Financial Inclusion in Africa
Knowledge/Pre-Qualification to AI Hack Tunisia 2019
Who is most likely to have a bank account?
1 August–15 September 2019 23:59
1081 data scientists enrolled, 606 on the leaderboard
Metric Being Used
published 1 Sep 2019, 17:57

Hi There, Since the data is imbalanced, the metric should be used is not the accuracy or error rate, but instead F1-Macro or ROC-AUC. This way we will compete for better models.

edited ~12 hours later

Please zindi kindly look into this. ROC-AUC will be a better evaluation metrics to know how good our model is.

True ROC-AUC would be a better choice if this was a model that had to be put in real-life use, but isn't it a bit late for a metric change?

we can balance the data no ?

balancing the data by oversampling/undersampling or just weighting the classes properly will give a bad score using the error rate metric. If we were being tested on f1 score , balancing would be a good idea.

So what should we do then?

replying to souhagaa
edited ~4 hours later

classify data points as they are now.

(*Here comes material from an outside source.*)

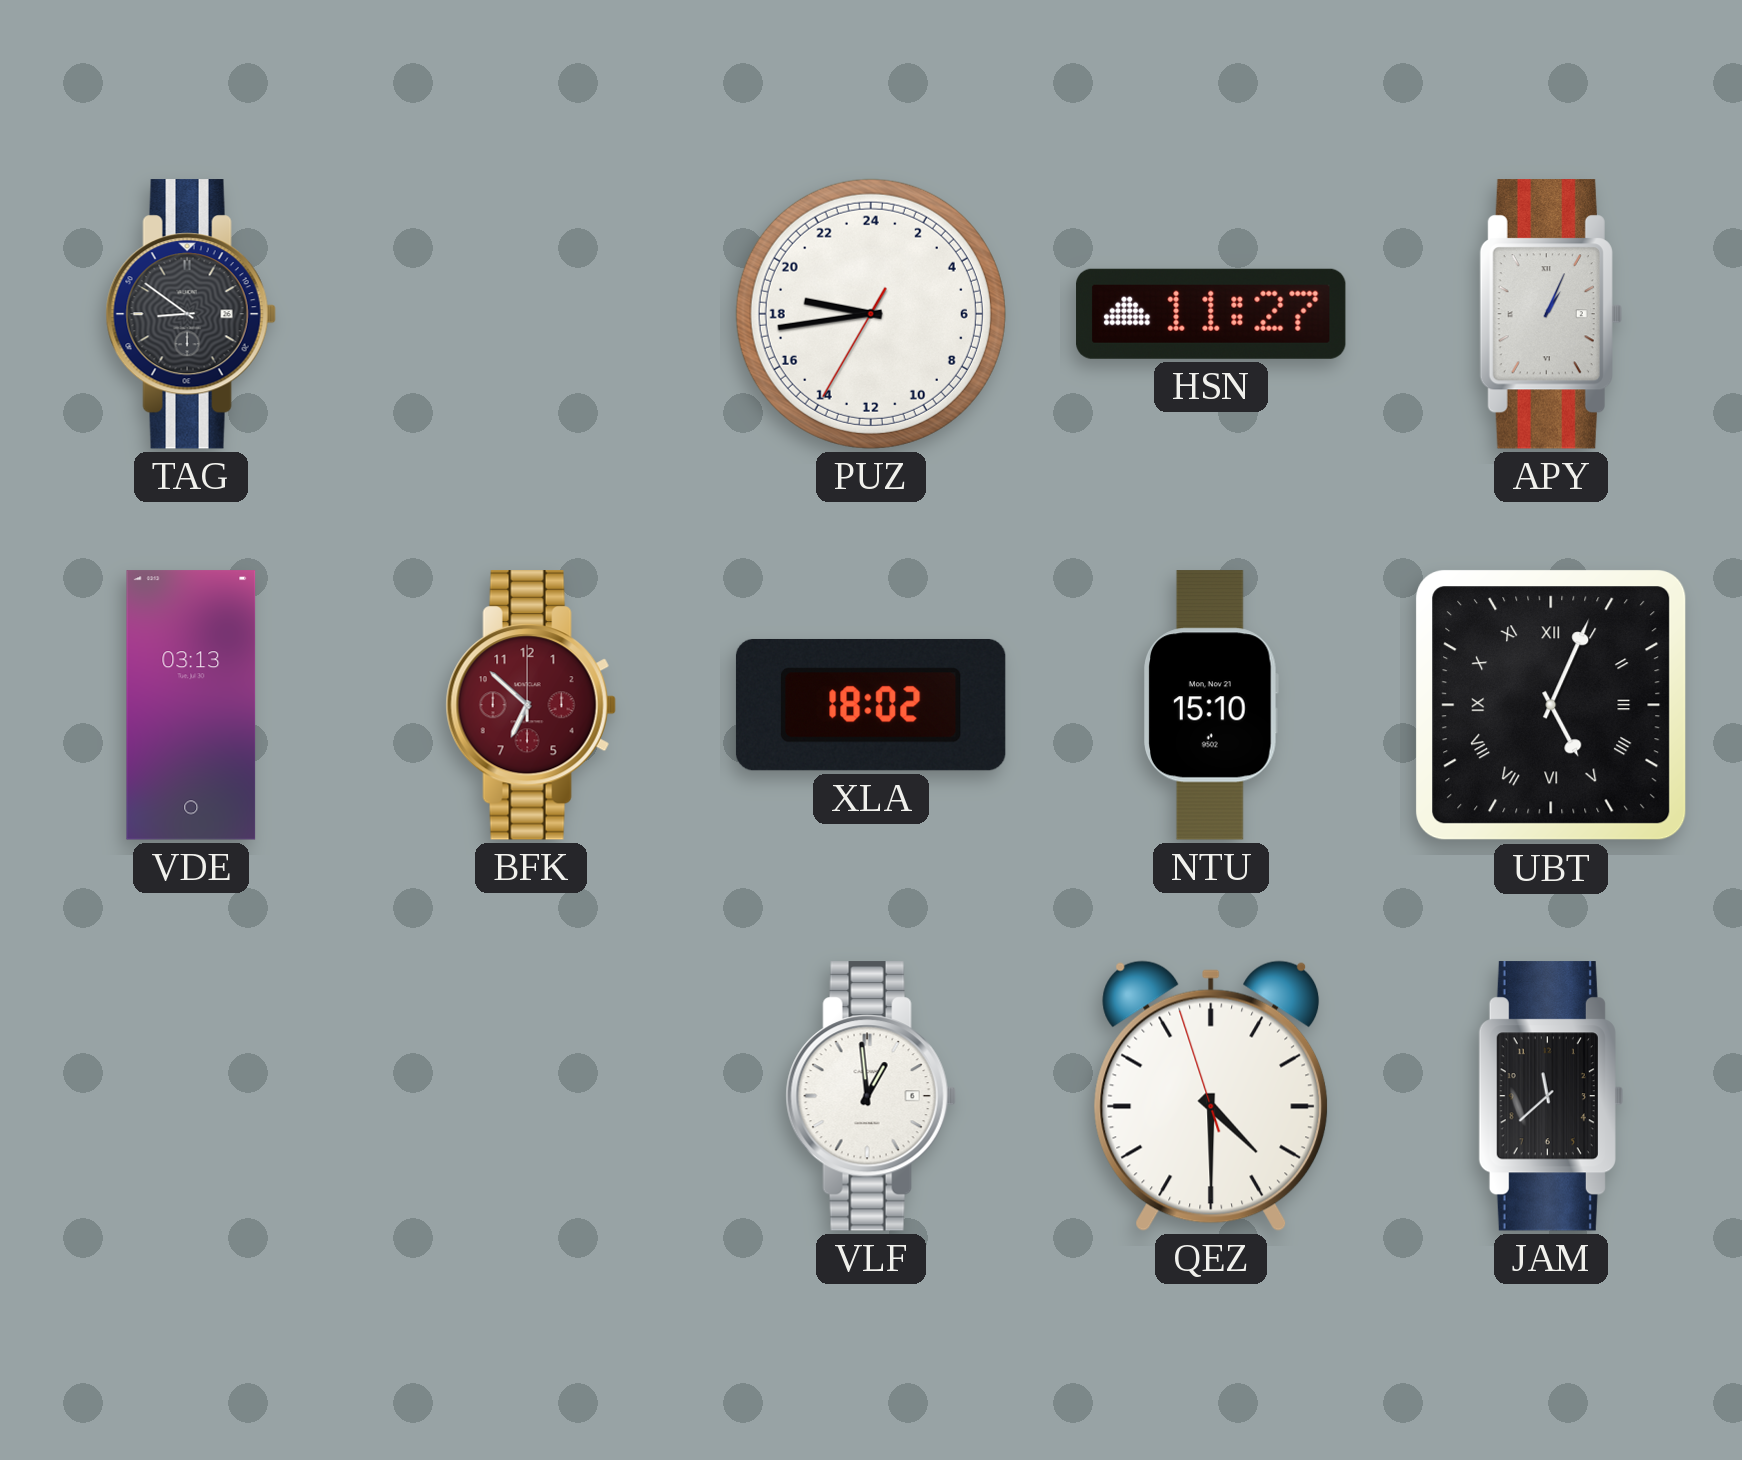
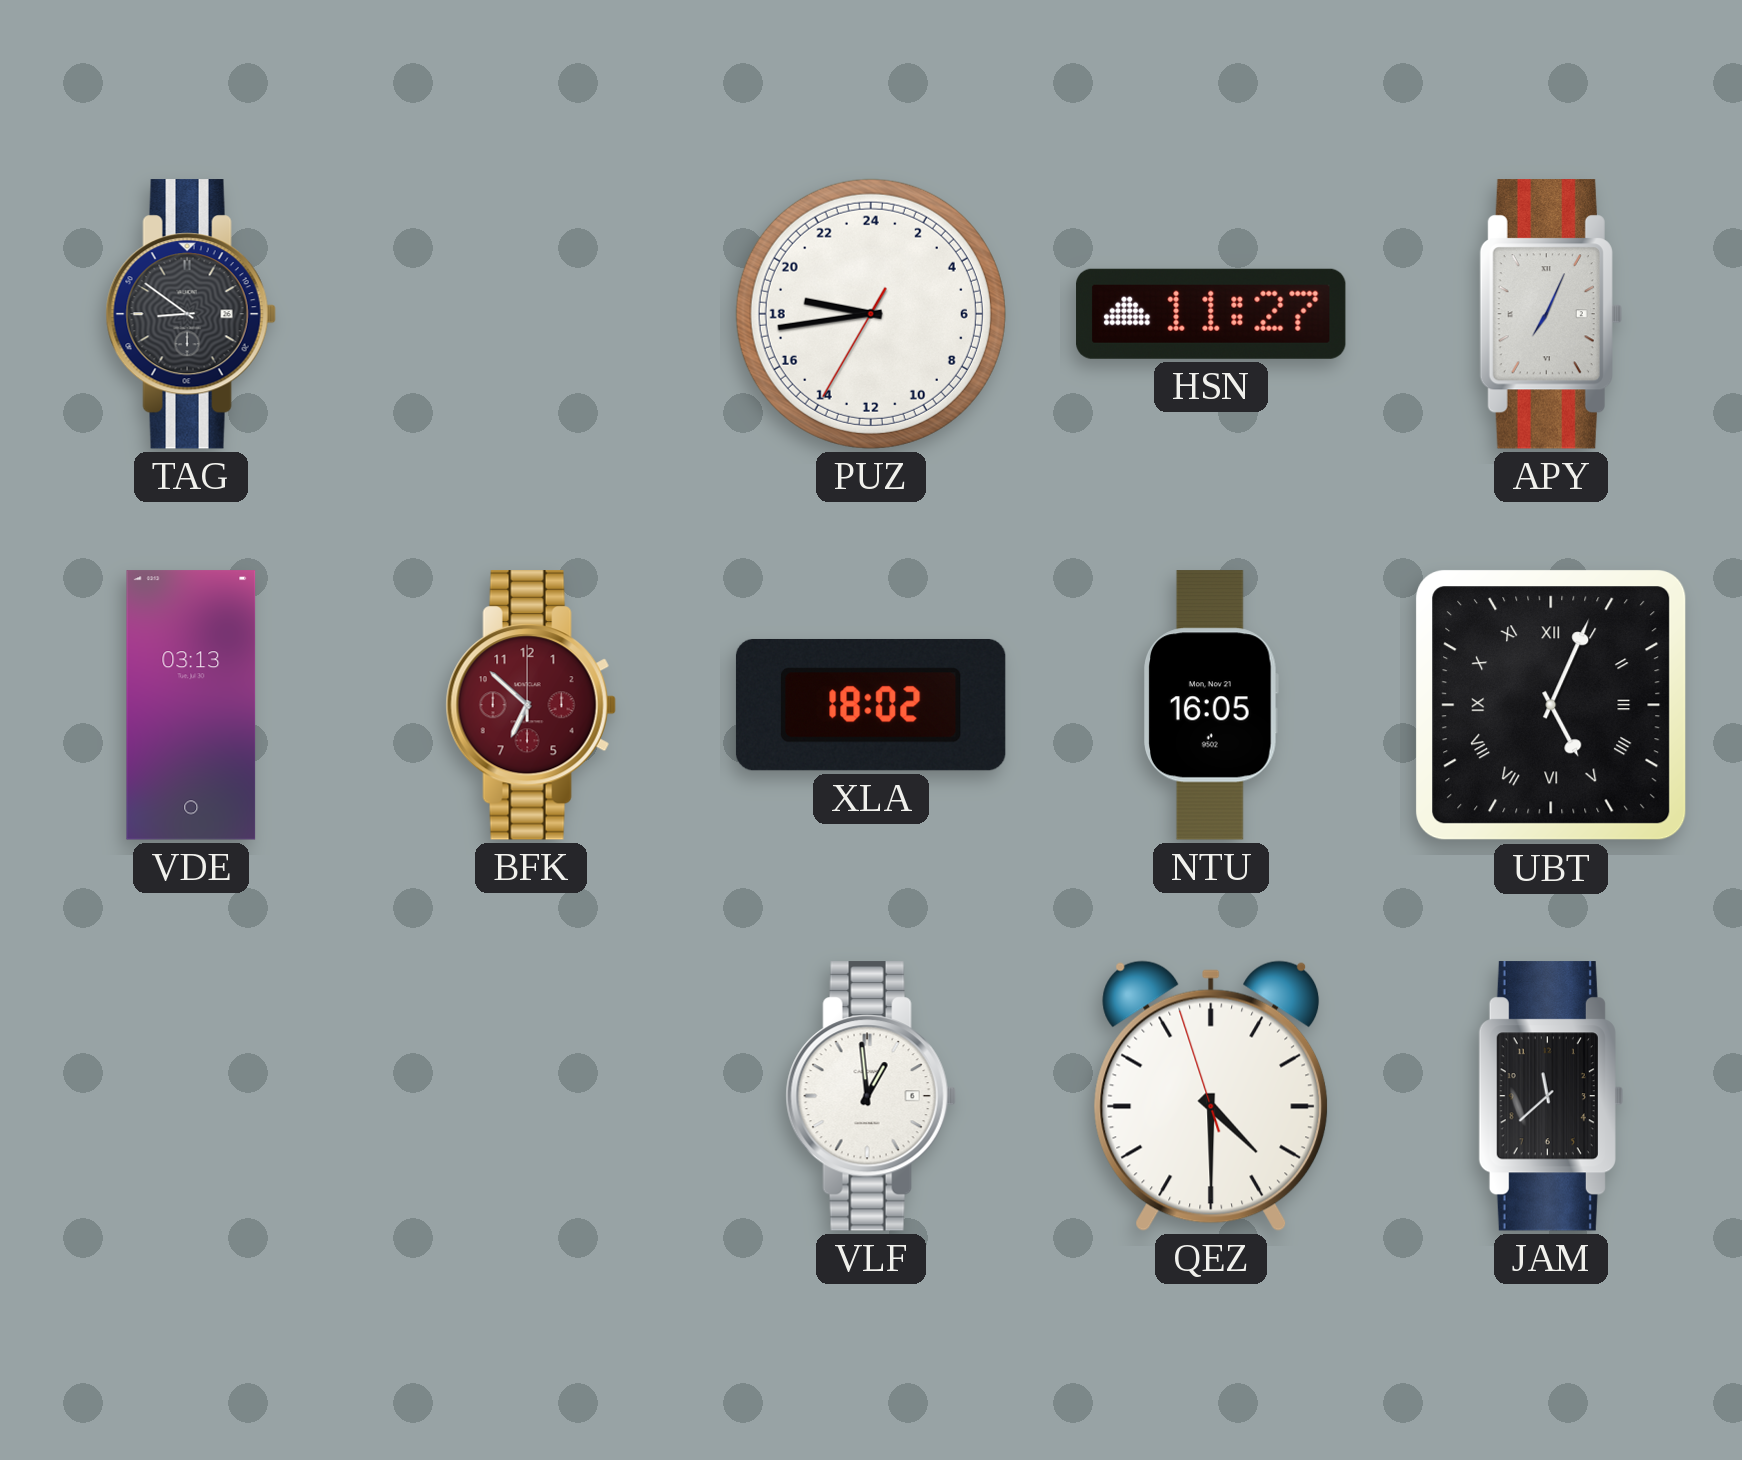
APY: 1:04 -> 7:04
NTU: 15:10 -> 16:05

You will miss a lot of '1's compared to their total number in the dataset, and less '0' in %. Balancing data or weighting is a business problem not a data science one. If the cost of missclassifying ones as zeros is bearable for a business, then a model like the ones on the leaderboard right now is viable for production. I hope it's clear enough. If this was a cancer detection challenge, then modelling this way would be wrong.